Love Newham?
17 MarWhy would you build an app like this:
When your mobile website looks like this:
Apps are all well and good, but you need to build different versions for different phones – iOS, Android, Windows Phone, BlackBerry and so on. A properly designed mobile website will work on all phones, plus tablets (the Love Newham app is only designed for phones), and doesn’t require citizens to go through the extra steps of visiting an app store, signing in (assuming you already have an account – if you don’t setting one up is another step), downloading and installing. They just work.
And they provide access to the full range of online council services.
But if people really want a dedicated app for reporting problems, why not simply point them to MySociety’s FixMyStreet app? Point 2 of the Government Digital Service’s design principles says it best: do less. If someone else is doing it — link to it.
I don’t know who’s advising Newham council on digital strategy, but if it was me I’d put developing a mobile version of the website a long, long way ahead of building an app.
Albert Rose by any other name…
5 MarI’ve written before about the slapdash attitude of the mayor and his councillors towards record-keeping and accountability. In particular about the register of interests.
This is a significant public document: it’s how we can tell if our elected representatives are looking after our best interests or theirs. If it’s not accurate or kept up-to-date we can’t know.
So it’s troubling to discover another example of an inaccurate declaration.
Councillor Ayesha Chowdhury has represented Beckton ward since 2002 and is currently the ‘lead community councillor’ for the area. Councillor Chowdhury owns (or co-owns) a large number of residential properties in the borough, from which she derives income from rent. In June 2006 she added to her declaration of interests a property at ’39 Albert Rose Close, E6.’
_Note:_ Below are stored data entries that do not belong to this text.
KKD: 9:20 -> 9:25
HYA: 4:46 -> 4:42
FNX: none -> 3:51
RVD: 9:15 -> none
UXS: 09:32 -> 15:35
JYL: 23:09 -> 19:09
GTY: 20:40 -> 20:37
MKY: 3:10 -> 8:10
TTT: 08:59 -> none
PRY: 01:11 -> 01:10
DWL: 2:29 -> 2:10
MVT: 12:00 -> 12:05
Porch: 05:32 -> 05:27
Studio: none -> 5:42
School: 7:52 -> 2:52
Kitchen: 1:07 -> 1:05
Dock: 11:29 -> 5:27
In January 2008 the spelling was changed to ’39 Albert Roase Close, E6’. And it has remained on the Register ever since.
But there is no Albert Rose (or Roase) Close in E6. Or in Newham. Or London for that matter.
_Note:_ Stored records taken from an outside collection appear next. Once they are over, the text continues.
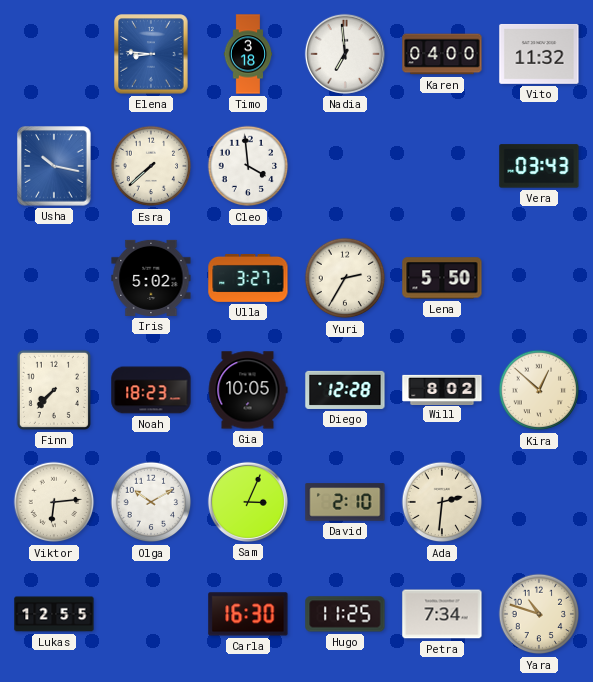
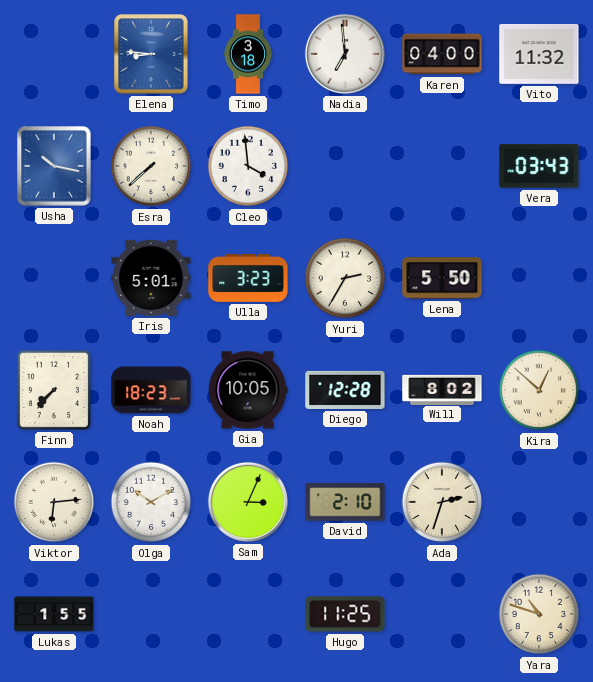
Iris: 5:02 -> 5:01
Ulla: 3:27 -> 3:23
Ada: 2:31 -> 2:33
Lukas: 12:55 -> 1:55
Carla: 16:30 -> none
Petra: 7:34 -> none
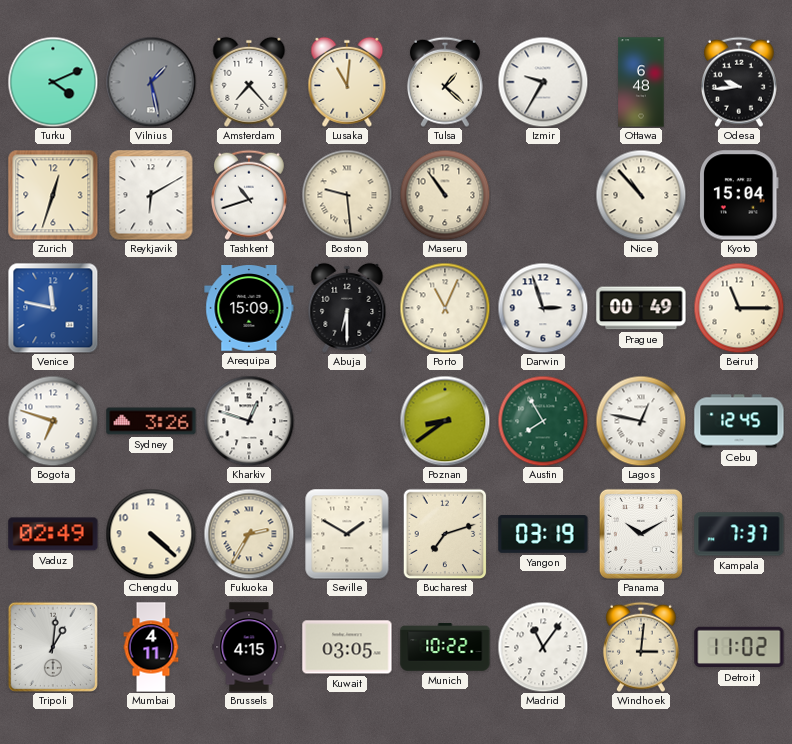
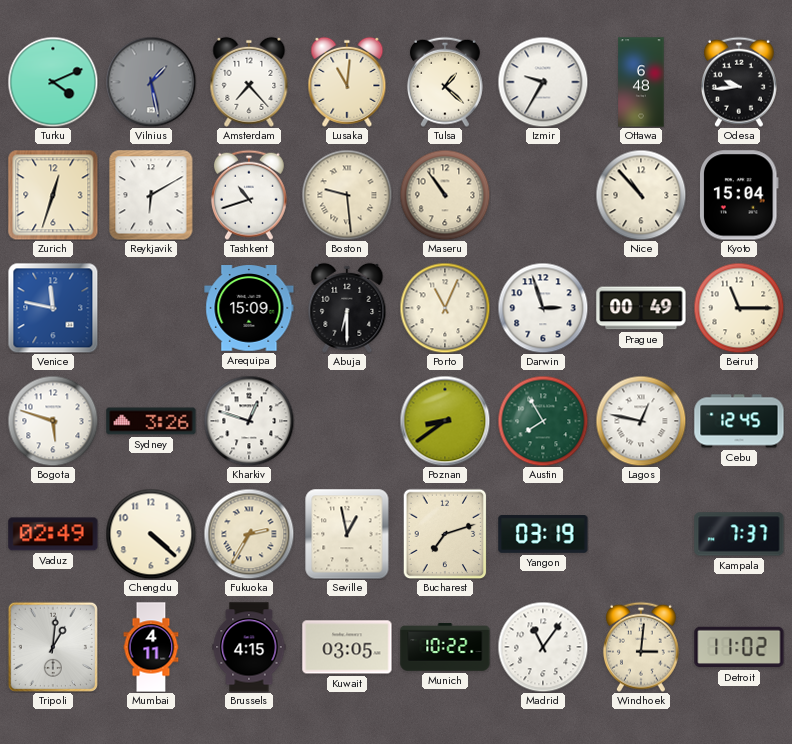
Bogota: 6:48 -> 5:48
Seville: 1:50 -> 12:58
Panama: 10:10 -> none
In fact, there is no street of that name anywhere in the United Kingdom.
Presumably Ayesha Chowdhury knows how many houses and flats she owns. One of them must correspond to the Albert Rose Close entry in the register of interests, but it’s actual location is hidden. The net effect is that she has an undeclared property interest.
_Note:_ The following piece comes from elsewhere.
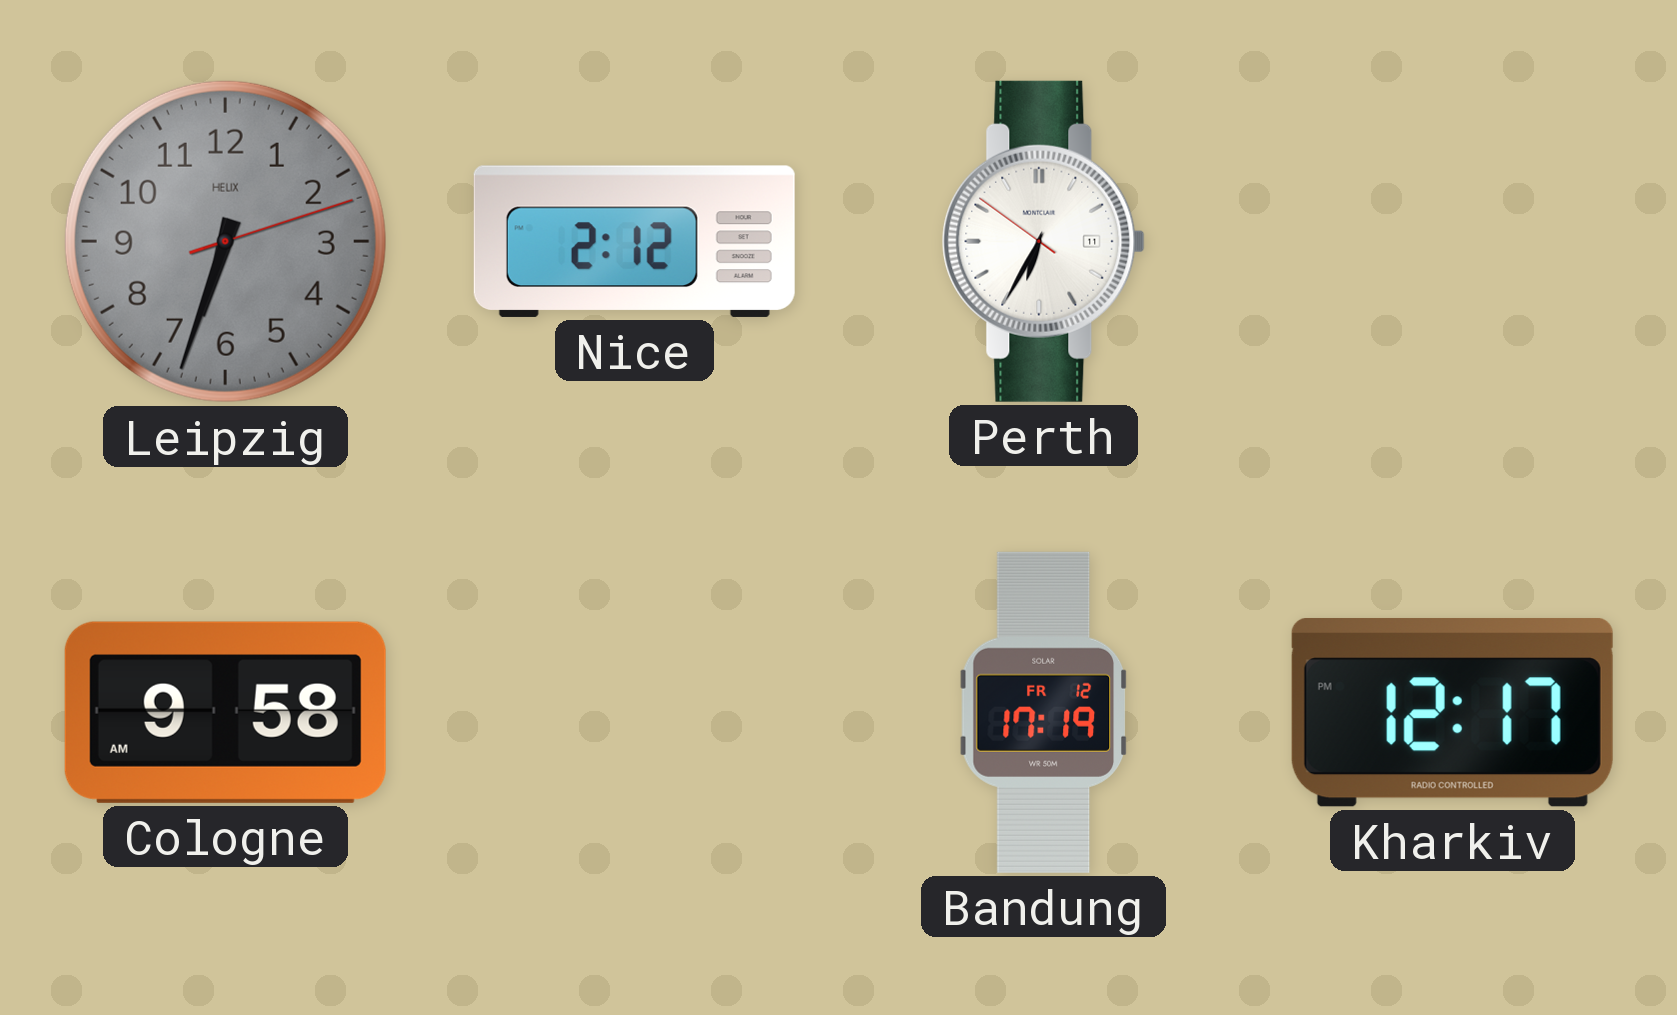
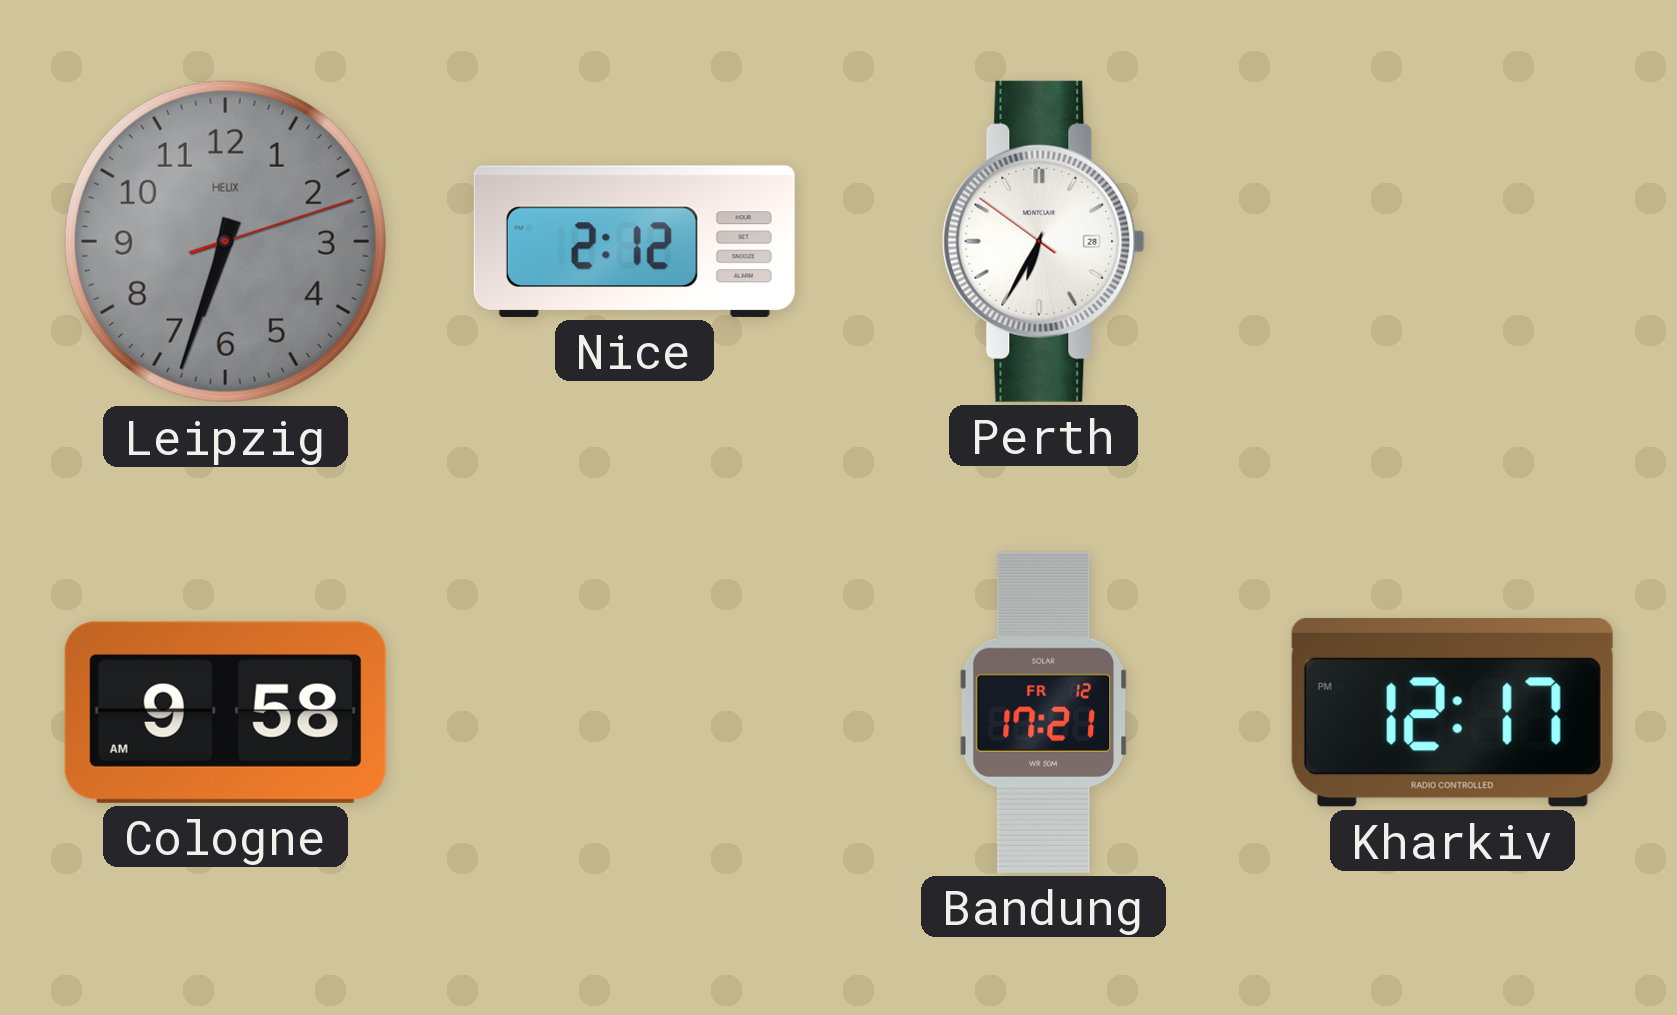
Perth date: 11 -> 28
Bandung: 17:19 -> 17:21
So if the councillor sits on a planning committee, or a licensing committee, or in full council and considers a proposal that affects her interest in this property we won’t know about it. We won’t know if she’s voting for her constituents or herself.
Ayesha Chowdhury is plainly a talented business person; she’s built up and now manages a substantial property portfolio and rental business. That requires considerable organisational skills. So it’s a mystery as to why she hasn’t – in 8 long years – made sure the list on the register of interests is correct.
As a member of the council’s Standards Advisory Committee she should know better.
UPDATE:
Following the election in May Councillor Chowdhury has updated her register of interests. The property in question is now listed as ’39 Albertross Close’.
There is no ‘Albertross Close’ in Newham, but there is an Albatross Close. Number 39 is a leasehold flat.